[Page images and extracted text]
------------------------------
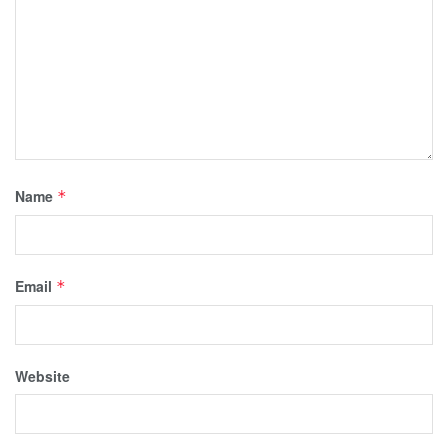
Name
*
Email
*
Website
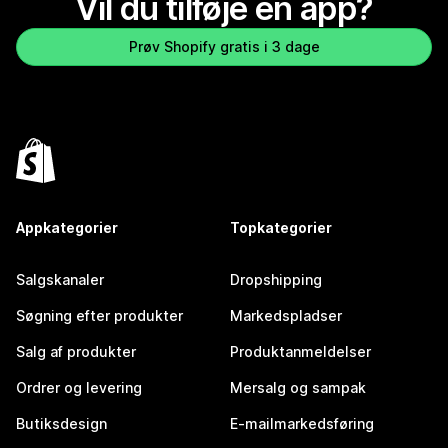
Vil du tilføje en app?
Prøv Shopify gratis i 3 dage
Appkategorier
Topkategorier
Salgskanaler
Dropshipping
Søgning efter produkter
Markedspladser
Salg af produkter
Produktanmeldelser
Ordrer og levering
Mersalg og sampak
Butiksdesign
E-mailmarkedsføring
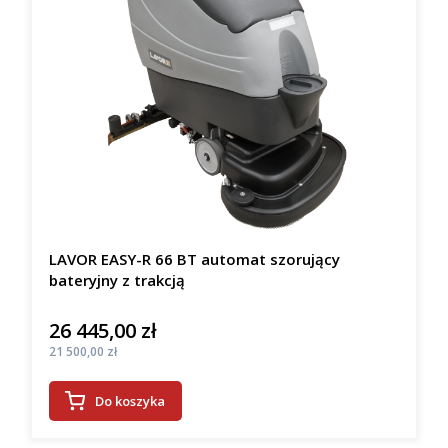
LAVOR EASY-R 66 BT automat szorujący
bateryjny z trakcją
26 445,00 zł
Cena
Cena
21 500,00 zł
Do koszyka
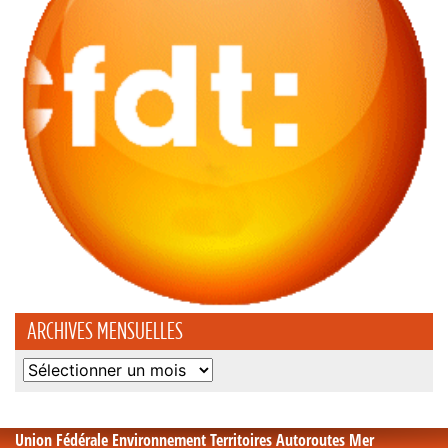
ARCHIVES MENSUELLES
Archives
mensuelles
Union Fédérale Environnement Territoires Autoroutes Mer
------------------------------
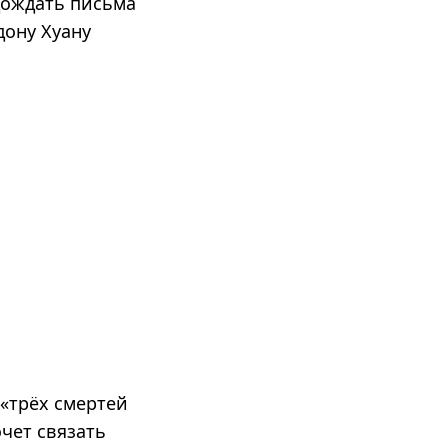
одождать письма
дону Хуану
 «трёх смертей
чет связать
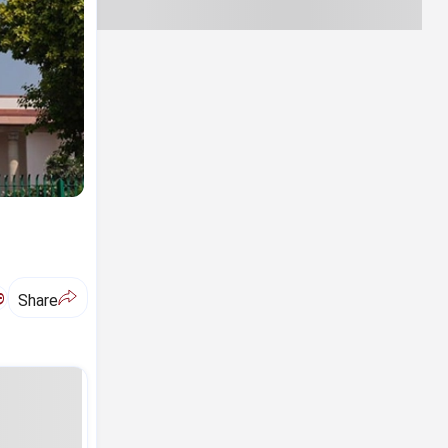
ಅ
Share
------------------------------
→ TASK ITEM
Above are some records. Reproduce the lines from the one with "Markedspladser" down to the one with "Union Fédérale Environnement", keeping both, and leave every picture out.

→ SOLUTION TO THIS EXERCISE
Markedspladser
Salg af produkter
Produktanmeldelser
Ordrer og levering
Mersalg og sampak
Butiksdesign
E-mailmarkedsføring
LAVOR EASY-R 66 BT automat szorujący
bateryjny z trakcją
26 445,00 zł
Cena
Cena
21 500,00 zł
Do koszyka
ARCHIVES MENSUELLES
Archives
mensuelles
Union Fédérale Environnement Territoires Autoroutes Mer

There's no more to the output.